Some analysts expressed concern that tying diplomacy and development so closely in the planning process could actually work to further subordinate USAID and the MCC to Washington’s diplomatic goals, its national security interests, or even the State Department’s bureaucratic culture, as one Republican foreign affairs staffer complained in response to Herrling’s blogpost.
Clinton tried to reassure one questioner about development’s status in the way the Obama administration will try to balance the various interests, insisting that, “Development stands on its own pillar of our foreign policy, as do diplomacy and defence. And at their best, they reinforce each other.”
When asked Friday if the new State-USAID collaboration “blurs the line” between U.S. humanitarian and diplomatic objectives, Slaughter answered, “to the extent that [humanitarian assistance] is a foreign policy objective,” the QDDR “is not going to subordinate it to something else, and it’s certainly not going to interfere with our ability to supply it.”

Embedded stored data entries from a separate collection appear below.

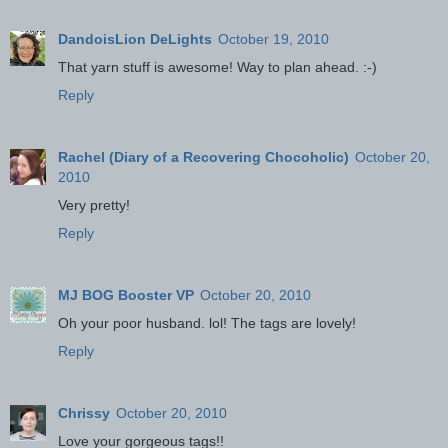
DandoisLion DeLights
October 19, 2010
That yarn stuff is awesome! Way to plan ahead. :-)
Reply
Rachel (Diary of a Recovering Chocoholic)
October 20,
2010
Very pretty!
Reply
MJ BOG Booster VP
October 20, 2010
Oh your poor husband. lol! The tags are lovely!
Reply
Chrissy
October 20, 2010
Love your gorgeous tags!!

But others were more sceptical, noting that U.S. foreign aid goes mainly to countries and conflicts that are of strategic interest to Washington, and that was unlikely to change. The list of top aid recipients in the proposed 2010 foreign assistance bill includes Afghanistan, Israel, Egypt, Pakistan, Jordan and Iraq.
“In practice, we’ve placed development dollars and expended most diplomatic efforts in areas where we are concerned about terrorism, insurgency, and challenges to our access to vital resources,” noted John Feffer, a foreign policy analyst at the Institute for Policy Studies here. “It remains unclear to me the degree to which development and diplomacy will remain subordinate to our national security interests, as they have been traditionally defined, as a result of this initiative.”